First, I needed some guidelines.  I usually divide my room into 8, either by rows of desks or groups, so I knew I needed 8 leaders per class.  Then, what did I want them to do?  Much of our homework is independent practice to help reinforce skills that will later be assessed.  I needed the students to practice, but didn’t want to give them tons of points to overinflate grades.  I decided to put the class leaders in charge of stamping and recording these small assignments, averaging the points, and managing their groups. 

The first time through, during first quarter, I ask interested students to apply to be a row leader (and I always get several applications).  I pick the remainder of the leaders and then create the seating chart.  For subsequent quarters, I again asks for applications, and then choose the remaining leaders based on grades or effort.  After the first quarter, I send the selected leaders outside to draft their groups, giving them a bigger buy-in and making them think critically about what types of group members they want to work with.
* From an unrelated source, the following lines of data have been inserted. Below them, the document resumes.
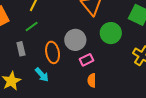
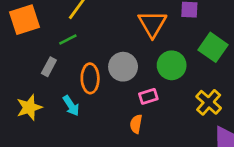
gray rectangle: (21, 49) -> (49, 67), turned 32
pink rectangle: (87, 60) -> (148, 96), moved

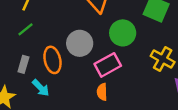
gray rectangle: (49, 67) -> (23, 64), moved
pink rectangle: (148, 96) -> (108, 65), size x1.5

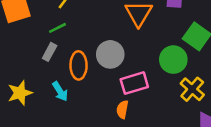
green circle: (123, 33) -> (173, 60), moved
gray rectangle: (23, 64) -> (50, 52), moved

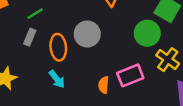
pink rectangle: (134, 83) -> (130, 75), moved
cyan arrow: (60, 91) -> (57, 79), moved

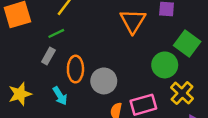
gray circle: (87, 34) -> (104, 81), moved
cyan arrow: (57, 79) -> (60, 96), moved

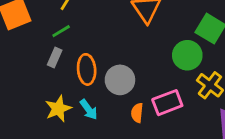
yellow star: (20, 94) -> (58, 109), moved
cyan arrow: (60, 96) -> (89, 109), moved

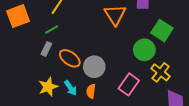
orange ellipse: (87, 69) -> (70, 58), turned -50
pink rectangle: (167, 103) -> (129, 84), turned -35
orange semicircle: (137, 113) -> (91, 91), moved

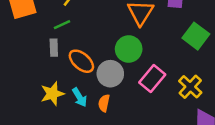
gray rectangle: (46, 49) -> (54, 48), turned -32
green circle: (144, 50) -> (129, 49), moved
pink rectangle: (129, 84) -> (152, 79), moved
An awesome group of leaders on Halloween
Each week, my student leaders turn in a chart with several assignments listed across the top.  Each group member gets a check mark for each complete assignment (it’s all or nothing, as these points only amount to 10 per week).  The class leader counts each person’s checks, then records the total.  Then, the leader averages the group’s points and records the percentage.  This is the percentage of completed work for each row, and leads to the competition.  I add each group’s weekly percentage as a running tally on my side board, so that each group in each period can see the score.  I run the competition through the quarter, and the winning team at the end of quarter gets extra credit and a sweet treat.

My students love this system!  They like the extra responsibility that comes with being a group leader and they like the competition aspect, which motivates all the students to do their work.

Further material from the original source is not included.